We love Aimee Liu. Her new book, Gaining: The Truth About Life After Eating Disorders is an excellent read for anyone who is struggling with an eating or self-esteem issue in their life. She starts the book out on the right note:
Because I believe anorexia and bulimia to be syndromes that encompass far more than disordered eating, I am uneasy with the common usage of the terms anorexic and bulimic as body-centered nouns. Human beings are far too complicated to be summed up by any single word, particularly one that focuses on physical appearance or illness. Recovery is all about moving beyond such limitations.
This book is about Aimee Liu’s own battle with eating. She believed she had conquered anorexia in her twenties, but when her life began spiraling out of control in her forties, she realized she still had issues with eating when she stopped eating altogether.
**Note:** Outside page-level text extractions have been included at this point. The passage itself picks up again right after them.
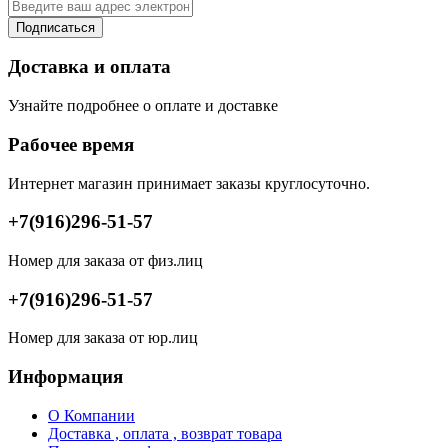
Подписаться
Доставка и оплата
Узнайте подробнее о оплате и доставке
Рабочее время
Интернет магазин принимает заказы круглосуточно.
+7(916)296-51-57
Номер для заказа от физ.лиц
+7(916)296-51-57
Номер для заказа от юр.лиц
Информация
О Компании
Доставка , оплата , возврат товара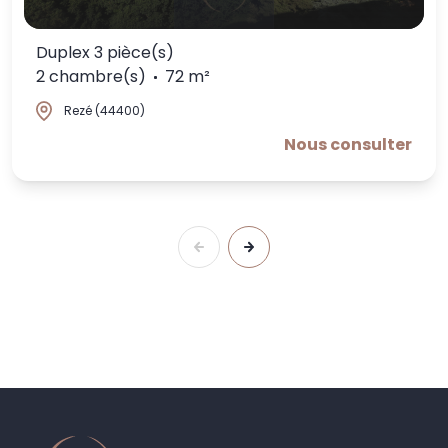
Duplex 3 pièce(s)
2 chambre(s)
72 m²
Rezé (44400)
Nous consulter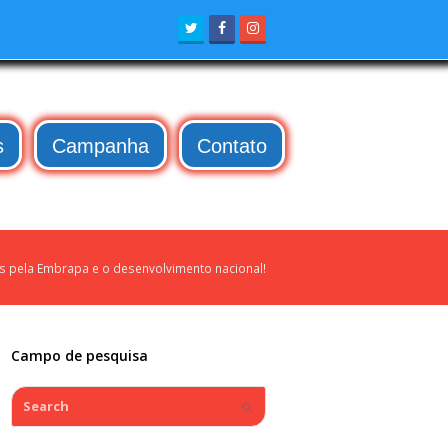
Twitter
Facebook
Instagram
s
Campanha
Contato
s pela Embrapa e o desenvolvimento nacional!
Campo de pesquisa
Search
Submit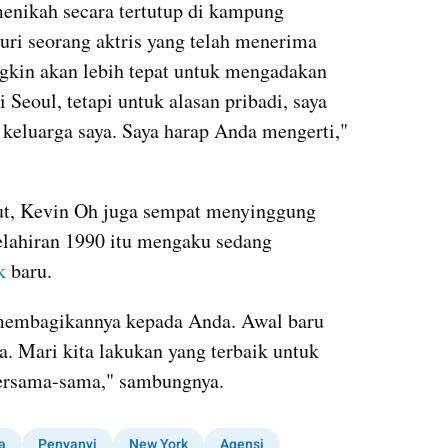
enikah secara tertutup di kampung 
ri seorang aktris yang telah menerima 
gkin akan lebih tepat untuk mengadakan 
i Seoul, tetapi untuk alasan pribadi, saya 
keluarga saya. Saya harap Anda mengerti," 
ut, Kevin Oh juga sempat menyinggung 
kelahiran 1990 itu mengaku sedang 
k 
baru.
 membagikannya kepada Anda. Awal baru 
. Mari kita lakukan yang terbaik untuk 
 bersama-sama," sambungnya.
a
Penyanyi
New York
Agensi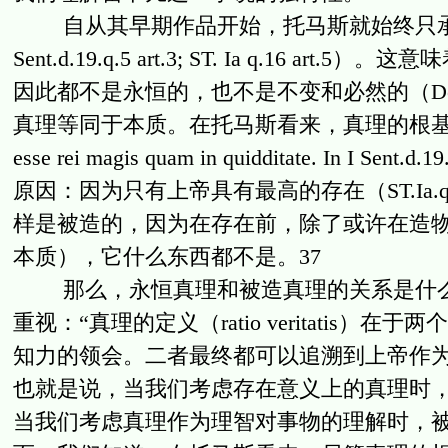
自从其早期作品开始，托马斯就始终只承认
Sent.d.19.q.5 art.3; ST. Ia q.1
因此都不是永恒的，也不是不变和必然的（De Veri
真理等同于本质。在托马斯看来，真理的根基在于事物的
esse rei magis quam in quidditate. In
原因：因为只有上帝具有最高的存在（ST.Ia.q.16 art
样是被造的，因为在存在前，除了或许在造
本质），它什么东西都不是。37
那么，永恒真理和被造真理的关系是什么
重视：“真理的定义（ratio veritati
知力的领会。二者最终都可以追溯到上帝作为其效力因或者
也就是说，当我们考虑存在意义上的真理时
当我们考虑真理作为理智对事物的理解时，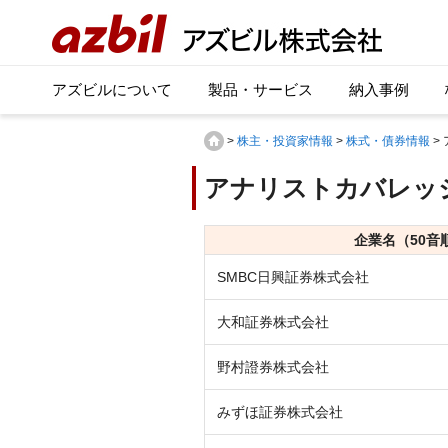
アズビルについて
製品・サービス
納入事例
>
株主・投資家情報
>
株式・債券情報
>
アナリストカバレッ
企業名（50音
SMBC日興証券株式会社
大和証券株式会社
野村證券株式会社
みずほ証券株式会社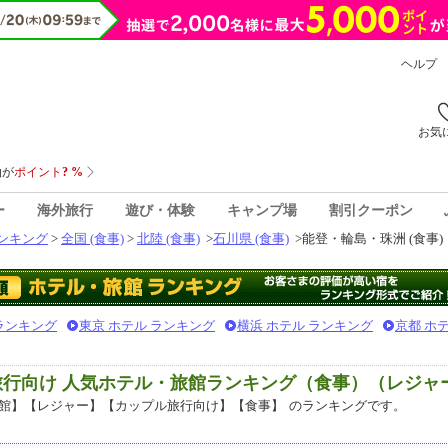
ヘルプ
お気
ー
海外旅行
遊び・体験
キャンプ場
割引クーポン
ンキング
>
全国 (食事)
>
北陸 (食事)
>
石川県 (食事)
>
能登・輪島・珠洲 (食事)
 ランキング
東京 ホテル ランキング
横浜 ホテル ランキング
京都 ホ
旅行向け 人気ホテル・旅館ランキング（食事）（レジャ
館】【レジャー】【カップル旅行向け】【食事】
のランキングです。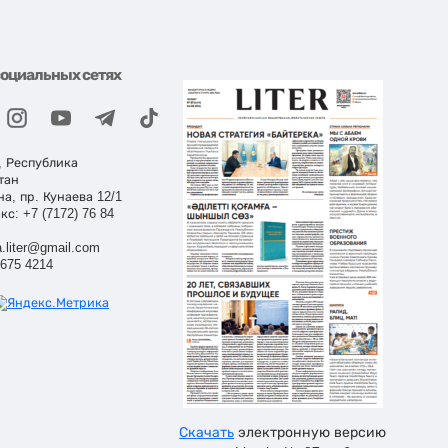
социальных сетях
, Республика
тан
на, пр. Кунаева 12/1
кс: +7 (7172) 76 84
.liter@gmail.com
 675 4214
Скачать
электронную версию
She also noticed that other women she knew with histories of anorexia and bulimia seemed to share many of her personality traits and habits under stress, even decades after their so-called “recovery.”
This book, then, seeks to share and challenge commonly held beliefs about eating disorders. She goes through the research to examine what we know and don’t know about eating disorders, and puts it into an understandable context. Liu also conducts interviews with more than forty others who have also grappled with eating disorders to help put not only a human face on these issues, but help people understand how eating disorders like anorexia and bulimia have little to do with culture, class, gender or even weight. What does then? Liu found genetics, temperament (or personality), anxiety, depression and shame all are very important components of most people’s eating disorders.
Liu’s writing style is down-to-earth and very accessible. The book was a joy to read at 270+ pages and includes a selected bibliography. I especially enjoyed how she compared experiences of 20 years ago, when she first grappled with eating issues, to now (and what the research showed then versus what it shows today). She adds just enough statistics and facts intermixed with personal experiences of her own and that of others through the interviews to make a perfectly balanced and poignant book on this difficult subject. She goes from Freud to genetics, from a family history of mental health issues to her own experiences in therapy. It feels like a well-tread journey because that’s exactly what it is. At the end of the book, you feel as though you’ve traveled with an expert guide.
Liu has really done her leg work and it shows. For anyone who’s ever grappled with an eating disorder or knows someone who does, this book is an eye-opening, must-read.